(Beginning of Provided material)

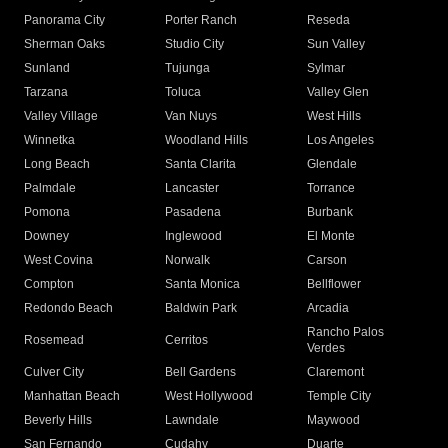
Panorama City
Porter Ranch
Reseda
Sherman Oaks
Studio City
Sun Valley
Sunland
Tujunga
Sylmar
Tarzana
Toluca
Valley Glen
Valley Village
Van Nuys
West Hills
Winnetka
Woodland Hills
Los Angeles
Long Beach
Santa Clarita
Glendale
Palmdale
Lancaster
Torrance
Pomona
Pasadena
Burbank
Downey
Inglewood
El Monte
West Covina
Norwalk
Carson
Compton
Santa Monica
Bellflower
Redondo Beach
Baldwin Park
Arcadia
Rancho Palos
Rosemead
Cerritos
Verdes
Culver City
Bell Gardens
Claremont
Manhattan Beach
West Hollywood
Temple City
Beverly Hills
Lawndale
Maywood
San Fernando
Cudahy
Duarte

(End of Provided material)

▶ [Brief]:
Go through the lines above and copy any that contain "Hills".

▶ [Response]:
West Hills
Woodland Hills
Beverly Hills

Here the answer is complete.